# Live customer state: days since last purchase & replacement “due” signals

Goal:
- Build a "live" customer-product table that answers: **as of a chosen date, how long has it been since customer X last purchased product group Y?**
- Extend the logic for consumables (filters) using **stock-up-aware** and **equipment-aware** due-date estimates.

Key principles:
- Live state includes **all customers**, including one-time buyers.
- Replacement benchmarks (typical cycles) come from historical repeat-purchase intervals (previous notebook outputs).
- We build state "as-of" a selected date (`ASOF_DATE`) so the logic can be refreshed daily.


In [30]:
import pandas as pd
import numpy as np

# ---- Paths (adjust if your folder differs) ----
CUST_DAY_PATH = "../data/interim/cust_day_group.parquet"
BENCH_PATH = "../data/interim/retention_benchmarks.parquet"  # optional but recommended

cust_day = pd.read_parquet(CUST_DAY_PATH)

# Parse dates (important for correct sorting + deltas)
cust_day["date"] = pd.to_datetime(cust_day["date"], errors="coerce", dayfirst=True)
cust_day = cust_day.dropna(subset=["date"])

# Choose "as-of" date for the live snapshot
# (Later you can set this to pd.Timestamp.today().normalize())
ASOF_DATE = cust_day["date"].max()

print("Rows:", len(cust_day))
print("Customers:", cust_day["anon"].nunique())
print("Date range:", cust_day["date"].min().date(), "→", cust_day["date"].max().date())
print("ASOF_DATE:", ASOF_DATE.date())

# Load benchmarks if available (we’ll use them for filter due-date logic)
try:
    benchmarks = pd.read_parquet(BENCH_PATH)
    print("Benchmarks loaded:", benchmarks.shape)
except Exception as e:
    benchmarks = None
    print("Benchmarks not loaded (OK for now):", e)


  cust_day["date"] = pd.to_datetime(cust_day["date"], errors="coerce", dayfirst=True)


Rows: 677481
Customers: 333901
Date range: 2022-01-12 → 2025-12-11
ASOF_DATE: 2025-12-11
Benchmarks loaded: (35, 4)


## Baseline live state: last purchase date and recency (all products)

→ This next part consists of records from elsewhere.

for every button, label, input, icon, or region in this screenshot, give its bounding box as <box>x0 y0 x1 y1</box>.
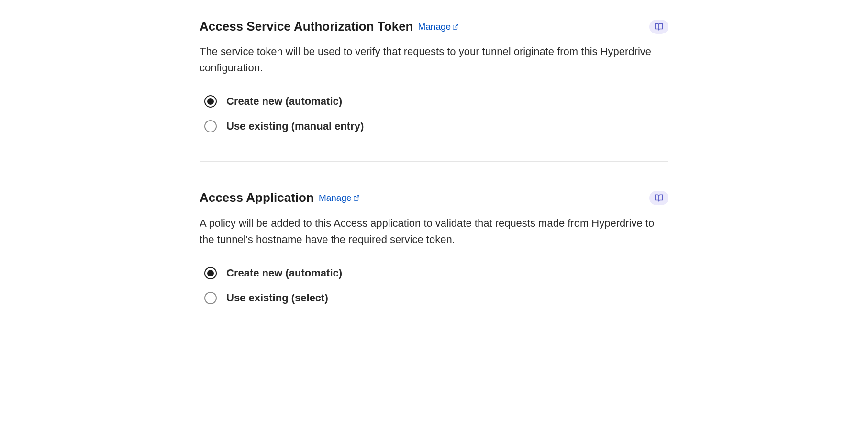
book-icon <box>655 194 663 202</box>
svg-line-0 <box>455 24 458 27</box>
radio-token-create[interactable]: Create new (automatic) <box>204 95 668 108</box>
section-description-token: The service token will be used to verify… <box>200 44 659 76</box>
book-icon <box>655 22 663 31</box>
section-title-application: Access Application <box>200 190 314 205</box>
docs-button-application[interactable] <box>649 191 668 205</box>
section-access-application: Access Application Manage A policy will <box>200 190 668 332</box>
radio-group-application: Create new (automatic) Use existing (sel… <box>200 267 668 304</box>
radio-label: Create new (automatic) <box>226 95 342 108</box>
section-header-token: Access Service Authorization Token Manag… <box>200 19 668 34</box>
section-description-application: A policy will be added to this Access ap… <box>200 215 659 248</box>
radio-dot-icon <box>207 270 214 276</box>
radio-indicator <box>204 95 217 108</box>
radio-application-create[interactable]: Create new (automatic) <box>204 267 668 279</box>
radio-application-existing[interactable]: Use existing (select) <box>204 292 668 304</box>
section-title-token: Access Service Authorization Token <box>200 19 413 34</box>
radio-token-existing[interactable]: Use existing (manual entry) <box>204 120 668 132</box>
radio-indicator <box>204 267 217 279</box>
header-left-application: Access Application Manage <box>200 190 360 205</box>
radio-indicator <box>204 292 217 304</box>
docs-button-token[interactable] <box>649 20 668 34</box>
external-link-icon <box>452 23 459 30</box>
section-divider <box>200 161 668 162</box>
settings-container: Access Service Authorization Token Manag… <box>190 19 678 333</box>
radio-dot-icon <box>207 98 214 105</box>
manage-link-token[interactable]: Manage <box>418 22 459 32</box>
header-left-token: Access Service Authorization Token Manag… <box>200 19 459 34</box>
radio-label: Create new (automatic) <box>226 267 342 279</box>
manage-link-application[interactable]: Manage <box>319 193 360 203</box>
manage-link-label: Manage <box>418 22 451 32</box>
radio-label: Use existing (manual entry) <box>226 120 364 132</box>
manage-link-label: Manage <box>319 193 352 203</box>
section-access-token: Access Service Authorization Token Manag… <box>200 19 668 161</box>
radio-group-token: Create new (automatic) Use existing (man… <box>200 95 668 132</box>
external-link-icon <box>353 195 360 201</box>
svg-line-1 <box>356 196 358 198</box>
section-header-application: Access Application Manage <box>200 190 668 205</box>
radio-label: Use existing (select) <box>226 292 328 304</box>
radio-indicator <box>204 120 217 132</box>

We create the simplest "live" customer-product table:
- For each customer and product group, find the most recent purchase date.
- Compute `days_since_last_purchase` as of `ASOF_DATE`.

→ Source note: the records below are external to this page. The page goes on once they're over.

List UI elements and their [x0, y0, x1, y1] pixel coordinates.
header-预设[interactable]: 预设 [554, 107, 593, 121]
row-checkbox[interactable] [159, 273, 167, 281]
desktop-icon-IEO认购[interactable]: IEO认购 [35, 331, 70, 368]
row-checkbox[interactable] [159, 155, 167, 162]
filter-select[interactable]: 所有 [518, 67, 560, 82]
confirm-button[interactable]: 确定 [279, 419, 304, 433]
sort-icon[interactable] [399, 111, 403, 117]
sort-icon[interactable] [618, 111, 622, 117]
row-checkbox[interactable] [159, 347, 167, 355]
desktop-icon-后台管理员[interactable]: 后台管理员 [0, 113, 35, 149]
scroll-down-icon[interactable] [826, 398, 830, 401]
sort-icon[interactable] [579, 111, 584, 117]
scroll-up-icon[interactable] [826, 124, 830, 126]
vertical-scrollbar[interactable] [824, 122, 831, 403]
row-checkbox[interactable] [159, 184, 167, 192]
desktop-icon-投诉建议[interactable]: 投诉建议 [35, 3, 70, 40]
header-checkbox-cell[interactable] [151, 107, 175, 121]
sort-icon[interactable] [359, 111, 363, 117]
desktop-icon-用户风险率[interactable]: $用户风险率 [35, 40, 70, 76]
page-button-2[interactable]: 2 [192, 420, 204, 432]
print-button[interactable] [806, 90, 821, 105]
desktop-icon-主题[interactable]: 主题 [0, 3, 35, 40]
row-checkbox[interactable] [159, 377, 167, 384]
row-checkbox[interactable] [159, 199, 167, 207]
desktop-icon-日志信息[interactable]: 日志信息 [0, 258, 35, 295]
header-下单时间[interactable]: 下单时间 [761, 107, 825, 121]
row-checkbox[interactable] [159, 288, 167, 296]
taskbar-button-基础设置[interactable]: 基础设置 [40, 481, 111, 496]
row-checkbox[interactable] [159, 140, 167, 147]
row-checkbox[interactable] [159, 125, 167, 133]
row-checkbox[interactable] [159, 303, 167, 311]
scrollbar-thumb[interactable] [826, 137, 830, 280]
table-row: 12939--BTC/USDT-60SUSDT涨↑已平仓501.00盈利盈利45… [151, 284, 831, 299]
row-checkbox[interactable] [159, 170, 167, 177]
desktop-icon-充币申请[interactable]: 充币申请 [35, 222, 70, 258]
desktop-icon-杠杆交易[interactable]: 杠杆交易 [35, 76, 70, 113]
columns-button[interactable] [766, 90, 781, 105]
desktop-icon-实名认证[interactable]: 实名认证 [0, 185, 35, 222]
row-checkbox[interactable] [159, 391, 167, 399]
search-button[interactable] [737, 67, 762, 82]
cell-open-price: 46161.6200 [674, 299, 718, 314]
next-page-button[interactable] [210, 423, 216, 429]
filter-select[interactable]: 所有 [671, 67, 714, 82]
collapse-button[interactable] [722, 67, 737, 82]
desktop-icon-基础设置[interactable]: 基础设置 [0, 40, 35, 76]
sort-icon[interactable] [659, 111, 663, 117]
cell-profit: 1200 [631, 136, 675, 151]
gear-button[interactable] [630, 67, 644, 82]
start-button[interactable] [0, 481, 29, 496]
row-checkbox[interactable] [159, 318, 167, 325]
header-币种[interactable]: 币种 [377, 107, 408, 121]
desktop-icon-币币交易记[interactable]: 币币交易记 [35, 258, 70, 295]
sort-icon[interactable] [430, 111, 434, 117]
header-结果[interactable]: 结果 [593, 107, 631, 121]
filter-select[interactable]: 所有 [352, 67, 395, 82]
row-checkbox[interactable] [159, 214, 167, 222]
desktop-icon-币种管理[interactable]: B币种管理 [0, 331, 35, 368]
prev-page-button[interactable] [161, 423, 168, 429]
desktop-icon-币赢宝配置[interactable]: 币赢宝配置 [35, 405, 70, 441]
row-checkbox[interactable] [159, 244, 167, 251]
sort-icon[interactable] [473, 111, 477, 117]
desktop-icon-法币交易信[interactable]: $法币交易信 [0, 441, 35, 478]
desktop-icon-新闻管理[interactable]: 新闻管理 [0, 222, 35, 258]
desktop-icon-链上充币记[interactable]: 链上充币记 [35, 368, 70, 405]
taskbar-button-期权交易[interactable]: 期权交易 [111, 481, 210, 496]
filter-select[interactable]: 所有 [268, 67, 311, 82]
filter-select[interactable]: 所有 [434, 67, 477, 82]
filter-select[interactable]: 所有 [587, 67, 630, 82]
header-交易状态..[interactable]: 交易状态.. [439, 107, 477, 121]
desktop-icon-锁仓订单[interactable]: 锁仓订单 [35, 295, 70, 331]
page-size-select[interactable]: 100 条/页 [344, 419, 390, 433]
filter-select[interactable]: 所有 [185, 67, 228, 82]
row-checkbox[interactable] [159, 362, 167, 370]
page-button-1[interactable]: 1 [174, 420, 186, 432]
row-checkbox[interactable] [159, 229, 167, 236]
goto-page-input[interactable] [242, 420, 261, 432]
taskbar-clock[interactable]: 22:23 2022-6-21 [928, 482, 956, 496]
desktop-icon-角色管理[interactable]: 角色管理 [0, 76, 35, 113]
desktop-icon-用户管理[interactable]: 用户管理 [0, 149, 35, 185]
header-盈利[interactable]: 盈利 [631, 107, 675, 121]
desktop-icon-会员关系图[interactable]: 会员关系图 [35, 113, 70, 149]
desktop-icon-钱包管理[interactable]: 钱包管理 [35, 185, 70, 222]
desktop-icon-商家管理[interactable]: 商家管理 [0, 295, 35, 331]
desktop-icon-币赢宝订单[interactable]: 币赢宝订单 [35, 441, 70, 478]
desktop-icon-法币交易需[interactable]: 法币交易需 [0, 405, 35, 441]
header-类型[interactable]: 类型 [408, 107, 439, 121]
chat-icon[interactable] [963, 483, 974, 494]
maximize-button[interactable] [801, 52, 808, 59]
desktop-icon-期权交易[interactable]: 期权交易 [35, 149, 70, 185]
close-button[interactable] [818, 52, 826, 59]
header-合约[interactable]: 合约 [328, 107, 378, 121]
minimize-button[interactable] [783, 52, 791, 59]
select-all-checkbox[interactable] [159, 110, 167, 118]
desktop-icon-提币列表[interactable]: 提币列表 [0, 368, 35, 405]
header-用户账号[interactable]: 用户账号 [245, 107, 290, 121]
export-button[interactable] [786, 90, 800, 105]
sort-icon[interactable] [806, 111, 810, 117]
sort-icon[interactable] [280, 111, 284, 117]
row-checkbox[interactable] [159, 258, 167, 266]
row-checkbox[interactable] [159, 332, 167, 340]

This baseline works for most durable / non-consumable products.
Consumables (filters) will be extended later with equipment-aware "due" logic.


In [31]:
# Only purchases count as "events" for recency
p = cust_day[cust_day["is_purchase"]].copy()

# last purchase per customer x product group
live_last_purchase = (
    p.groupby(["anon", "MATRIX GRUPA PRODUKTOWA"], as_index=False)
     .agg(
         last_purchase_date=("date", "max"),
         # optional context columns - can be useful later for debugging
         last_matrix_name=("MATRIX NAZWA", "last"),
     )
)

# recency as of snapshot date
live_last_purchase["days_since_last_purchase"] = (
    ASOF_DATE - live_last_purchase["last_purchase_date"]
).dt.days

# quick sanity checks
print("Rows (customer x product group):", len(live_last_purchase))
print("Unique customers covered:", live_last_purchase["anon"].nunique())
live_last_purchase.tail()


Rows (customer x product group): 606555
Unique customers covered: 333901


Unnamed: 0,anon,MATRIX GRUPA PRODUKTOWA,last_purchase_date,last_matrix_name,days_since_last_purchase
606550,ANON_0336612,03_butelki filtrujące SOLID,2025-11-30,"SOLID 0,7 1F",11
606551,ANON_0336612,05_butelki i kubki termiczne,2025-11-30,"EASY 0,49",11
606552,ANON_0336612,06_filtry do butelek Soft i Solid,2025-11-30,1 FILTR BUTELKOWY,11
606553,ANON_0336612,10_dzbanki filtrujące Crystal,2025-11-30,CRYSTAL 2L LED CLASSIC 1F,11
606554,ANON_0336612,13_filtry do dzbanków standard,2025-11-30,1 FILTR CLASSIC,11


## Bottle equipment + filter inventory ledger (stock-up aware)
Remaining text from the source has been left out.